C++ get method - returning by value or by reference

I've go a very simple question, but unfortunately I can't figure the answer myself.

Suppose I've got some data structure that holds settings and acts like a settings map. I have a GetValue(const std::string& name) method, that returns the corresponding value.

Now I'm trying to figure out - what kind of return-value approach would be better. The obvious one means making my method act like

std::string GetValue(co开发者_运维百科nst std::string& name) const

and return a copy of the object and rely on RVO in performance meanings.

The other one would mean making two methods

std::string& GetValue(...)
const std::string& GetValue(...) const

which generally means duplicating code or using some evil constant casts to use one of these routines twice.

#Q

What would be your choice in this kind of situation and why?

Actually I would probably use:

std::string GetValue(const std::string& name) const;
// or
const std::string* GetValue(const std::string& name) const;

void SetValue(std::string name, std::string value);

Setter first:

• Passing by value in SetValue allows the compiler some optimizations that cannot be made with pass by const-reference, it's been explained in a article by Dave Abrahams, "Want Speed? Pass by Value."
• Using a Setter is usually better, because you can check the value being set whereas with a plain reference you have no guarantee that the caller won't do anything stupid with the data.

For the getter:

• Returning by copy seems a waste since most times you won't modify the object returned (for a settings map), however pointer or reference do mean that the object aliased will live long enough, if you can't guarantee it then the point is moot: return by value. Also copy allow to avoid exposing an internal detail, for example if you were suddenly to switch to std::wstring because you need some settings in UTF-8...
• If you need performance, then you are ready to do some concessions in this department. However a reference does not allow you to signal the absence of the property (unless you have some magic value) while the pointer makes it easy (NULL is already cut out for you).

That depends on the usage. Should GetValue("foo") = "bar" make sense? In that case, return by value does not do what you want.

If you can return by const reference, do. The only reason to return a memory-managing class like std::string by value is because it's a temporary string.

This is a very "sensitive" point of C++. IMHO it's one of the weakest points of C++ design. AFAIK there's no really good choice, which will be both look and perform good.

One point that should be mentioned that RVO optimization usually does only a part of the job. Without it a typical expression like this:

std::string txt = GetValue("...");

will actually produce 2 copies! Depends on the compiler, but usually RVO optimization eliminates just one copy, however the other is still there.

I'm adding this answer to avoid future readers who are less experienced with C++ from writing code that produces undefined behaviour.

The question doesn't specify whether the class that the Getter function belong to stores a copy of the value to be returned.

Let us deal with the return by value case first.
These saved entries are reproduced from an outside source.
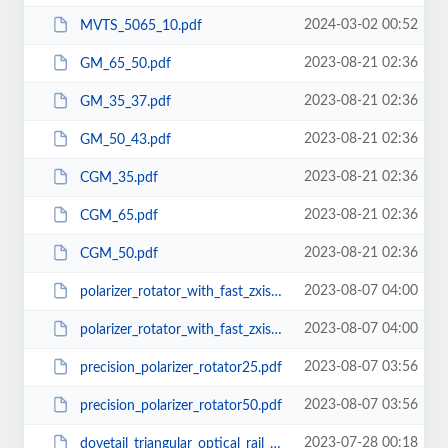
2024-03-02 00:52
MVTS_5065_10.pdf
2023-08-21 02:36
GM_65_50.pdf
2023-08-21 02:36
GM_35_37.pdf
2023-08-21 02:36
GM_50_43.pdf
2023-08-21 02:36
CGM_35.pdf
2023-08-21 02:36
CGM_65.pdf
2023-08-21 02:36
CGM_50.pdf
2023-08-07 04:00
polarizer_rotator_with_fast_zxis_dial25.pdf
2023-08-07 04:00
polarizer_rotator_with_fast_zxis_dial50.pdf
2023-08-07 03:56
precision_polarizer_rotator25.pdf
2023-08-07 03:56
precision_polarizer_rotator50.pdf
2023-07-28 00:18
dovetail_triangular_optical_rail_carrier_100mm.pdf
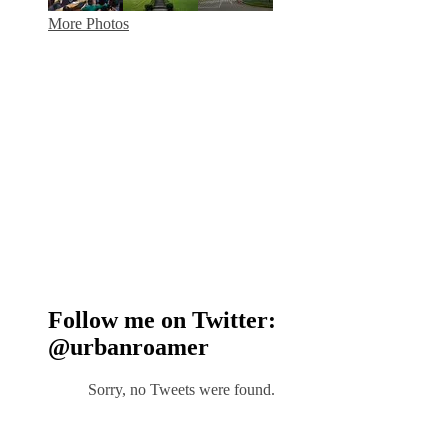
More Photos
Follow me on Twitter:
@urbanroamer
Sorry, no Tweets were found.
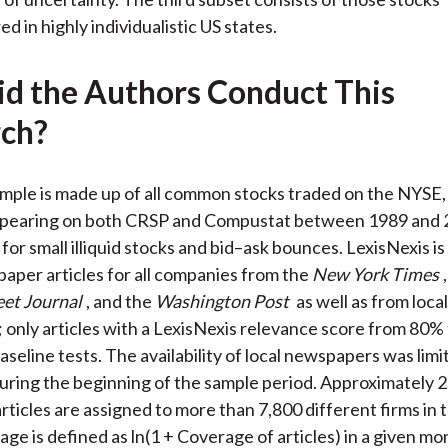
 in highly individualistic US states.
d the Authors Conduct This
ch?
sample is made up of all common stocks traded on the NYSE
aring on both CRSP and Compustat between 1989 and 2
for small illiquid stocks and bid–ask bounces. LexisNexis is
aper articles for all companies from the
New York Times
eet Journal
, and the
Washington Post
as well as from local
only articles with a LexisNexis relevance score from 80%
aseline tests. The availability of local newspapers was limi
uring the beginning of the sample period. Approximately 2.
ticles are assigned to more than 7,800 different firms in 
ge is defined as ln(1 + Coverage of articles) in a given mo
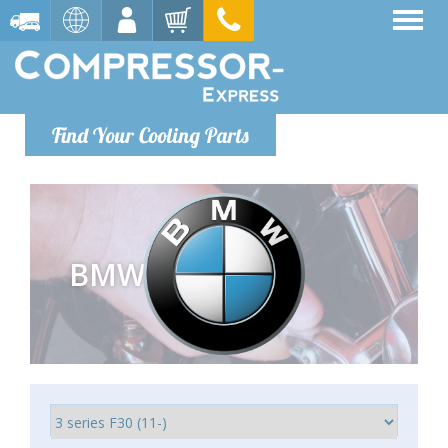
Find Your Cooling Parts
BMW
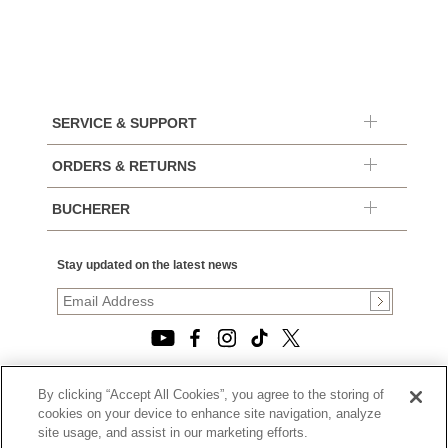
SERVICE & SUPPORT
ORDERS & RETURNS
BUCHERER
Stay updated on the latest news
By clicking “Accept All Cookies”, you agree to the storing of
© 2026, TOURNEAU, LLC. ALL RIGHTS RESERVED.
cookies on your device to enhance site navigation, analyze
PRIVACY POLICY
site usage, and assist in our marketing efforts.
|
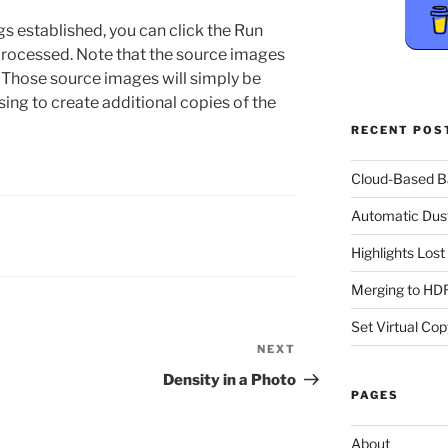
gs established, you can click the Run
processed. Note that the source images
. Those source images will simply be
sing to create additional copies of the
RECENT POS
Cloud-Based 
Automatic Dus
Highlights Los
Merging to HDR
Set Virtual Cop
NEXT
Next
Post
Density in a Photo
PAGES
About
This is the option you would normally choose.

std::string GetValue(const std::string& name) const

This is valid C++ and does not produce undefined behaviour.

The OP didn't specify how the return value is produced. It might be something like this:

std::string GetValue(const std::string& name) const
{
    std::string temporary = function_of_name(name);
    // for example:
    // std::string temporary = "Hello " + name + "!";
    return temporary;
}

In the above example, a temporary object is created inside the scope of GetValue. At the end of function scope it is returned, by value, which means that either a copy of the object is made, or more likely the compiler performs return value optimization (RVO) (pre and post C++ 11) and the copy is "optimized out" or "elided".

Please do not confuse this with modern C++ 11 and later "move semantics". This is a different but related concept. RVO existed before move semantics, and most good C++ 03 compilers will perform RVO.

The point being that returning any kind of reference here for example std::string& produces undefined behaviour, because the object goes out of scope at the end of the function body and the returned reference is now pointing to something that has been deleted/removed from memory. (A reference is just a pointer with extra syntactic sugar applied.)

Second Case

If the class stores a copy of the object to be returned then returning a reference is a valid thing to do. However it is not likely to be much faster than the first RVO case.

I can expand on this to add more detail later if necessary, but hopefully it is now clear why this is the case.